In POF 2008-2009 (26), the increase of overweight with age varied from 27.3% in the 20- to 24-year age group to 60.7% in the 55- to 64-year age group. Mariath et al. (24) observed that individuals over 40 years of age have a 5.5-fold greater chance of becoming overweight in comparison to individuals under 20 years of age. A study conducted by Gigante et al. (29) with 1,035 individuals aged between the ages of 20 and 69 years from Pelotas (RS) noted a greater prevalence of obesity among formerly smoking women in comparison to both smoking and non-smoking women, whereas no difference was noted among men. Coelho, Assis and Moura (28), in a cross-sectional study with 769 women and 572 men from the Municipal System for Monitoring Risk Factors for non-communicable chronic diseases conducted in 2005 in Florianópolis (SC, Brazil) found that married men were 7.2 times more likely to be overweight than single men.

Moura et al. (22) analyzed the prevalence from VIGITEL's (year 2007) indicators, in a survey conducted on the adult population of 26 Brazilian state capitals and the DF, totaling 54,251 interviewees.
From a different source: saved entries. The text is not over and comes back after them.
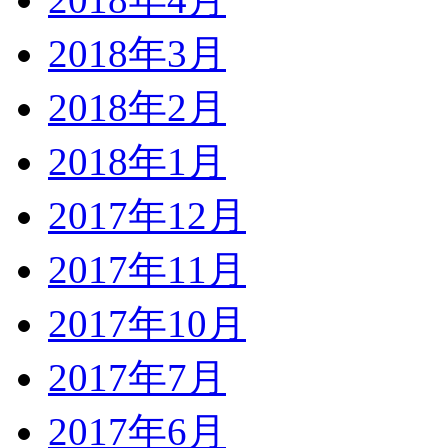
2018年3月
2018年2月
2018年1月
2017年12月
2017年11月
2017年10月
2017年7月
2017年6月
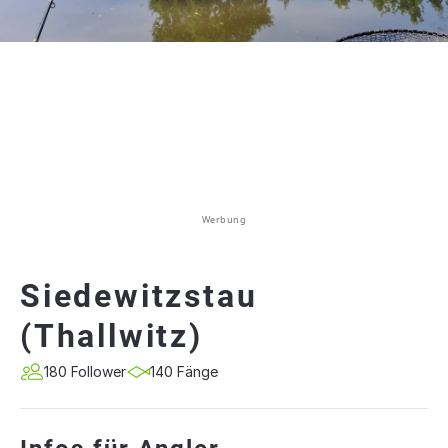
Werbung
Siedewitzstau
(Thallwitz)
180 Follower
140 Fänge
The results indicated that men's level of education was directly associated, among other variables, with excess weight; regular and recommended consumptions of fruits, legumes and leaves; sufficient physical activity in their spare time and physical inactivity. Educational level was inversely associated with smoking habits (smoker and ex-smoker), regular consumption of sugary soda and the habit of eating meat with visible fat. For women, in turn, education level was directly associated with the regular and recommended consumption of fruits, legumes and leaves; sufficient physical activity in their spare time; and physical inactivity. Educational level was is inversely associated with smoking habits (smoker and ex-smoker), overweight and obesity.

Although the results of this study point to similar demographic and nutritional data when compared to the Brazilian population, excess weight of the regular customers cannot be assigned the dish held in the restaurant. Perhaps these people have poor eating habits at other meals, associated with reduced physical activity.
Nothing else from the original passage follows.